Prior to the time, if any, as our shares are listed on a national securities exchange, subject to the conditions and limitations described herein, any shares that have been held by the shareholder for at least one year since the date of their acquisition, and were (i) purchased from us, (ii) received through a non-cash transaction, not in the secondary market or (iii) purchased from another shareholder prior to January 11, 2009, may be presented in whole or in part to us for redemption in connection with the death or disability of the shareholder. In connection with such requests, we may, in our discretion, waive the one-year holding period requirement as well as the limitations on the number of shares that will be redeemed as summarized below. In addition, in the event a shareholder is having all his shares redeemed, the one-year holding requirement will be waived for shares purchased under our dividend reinvestment plan. We will not pay the Advisor or its affiliates any fees to complete any transactions under our share redemption program.
To the extent our board of directors determines that we have sufficient available cash flow for redemptions, we intend to redeem shares for cash on a quarterly basis; however, our board of directors may determine from time to time to adjust the timing of redemptions upon 30 days’ notice, which will be provided in the form of a current report on Form 8-K filed with the U.S. Securities and Exchange Commission (“SEC”) and made available on our website (www.HinesREIT.com). Unless our board of directors determines otherwise, the funds available for redemption will be limited to the lesser of the amount required to redeem 10% of the shares outstanding as of the same date in the prior calendar year or the amount of proceeds received from our dividend reinvestment plan in the prior quarter.
Our board of directors may terminate, suspend or amend our share redemption program at any time upon 30 days’ written notice without shareholder approval if our directors believe such action is in our best interests, or if they determine the funds otherwise available to fund our share redemption program are needed for other purposes.
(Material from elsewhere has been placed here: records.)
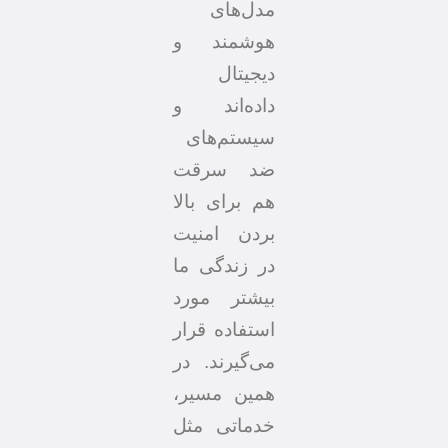
مدل‌های
هوشمند و
دیجیتال
داده‌اند و
سیستم‌های
ضد سرقت
هم برای بالا
بردن امنیت
در زندگی ما
بیشتر مورد
استفاده قرار
می‌گیرند. در
همین مسیر،
خدماتی مثل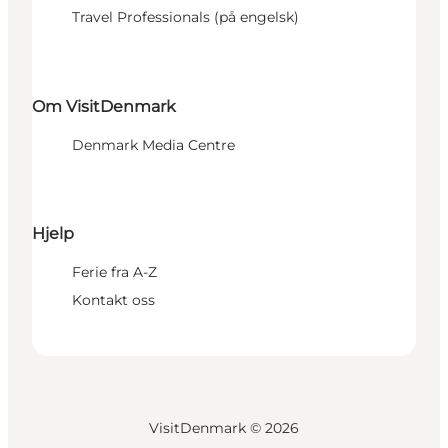
Travel Professionals (på engelsk)
Om VisitDenmark
Denmark Media Centre
Hjelp
Ferie fra A-Z
Kontakt oss
VisitDenmark ©
2026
The written notice will take the form of a current report on Form 8-K filed with the SEC and made available on our website.
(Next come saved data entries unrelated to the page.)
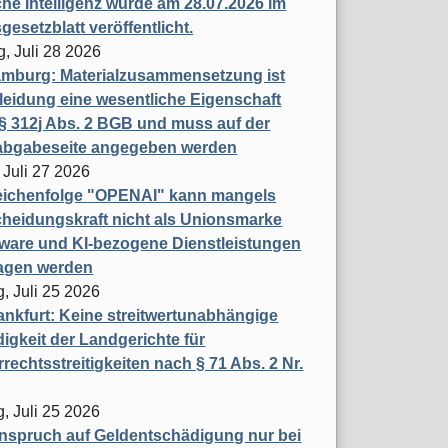
che Intelligenz wurde am 28.07.2026 im
esetzblatt veröffentlicht.
g, Juli 28 2026
mburg: Materialzusammensetzung ist
leidung eine wesentliche Eigenschaft
 312j Abs. 2 BGB und muss auf der
labgabeseite angegeben werden
 Juli 27 2026
eichenfolge "OPENAI" kann mangels
heidungskraft nicht als Unionsmarke
tware und KI-bezogene Dienstleistungen
ragen werden
, Juli 25 2026
nkfurt: Keine streitwertunabhängige
igkeit der Landgerichte für
rechtsstreitigkeiten nach § 71 Abs. 2 Nr.
, Juli 25 2026
nspruch auf Geldentschädigung nur bei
During the years ended December 31, 2008, 2007 and 2006, we redeemed $58.7 million, $10.6 million and $2.3 million in shares, respectively. During these years, all shareholder requests for redemptions were fully funded out of proceeds from our dividend reinvestment plan. During 2009, we have experienced an increase in share redemptions. From January 1, 2009 to October 1, 2009, pursuant to our share redemption plan, we made payments totaling $152.5 million to shareholders, which were funded out of proceeds from our dividend reinvestment plan and our primary offering. Cash used to fund redemptions reduces our liquidity available to fund acquisitions of real estate investments and other cash needs. We can not assure you that we will be able to fully fund redemptions in the future.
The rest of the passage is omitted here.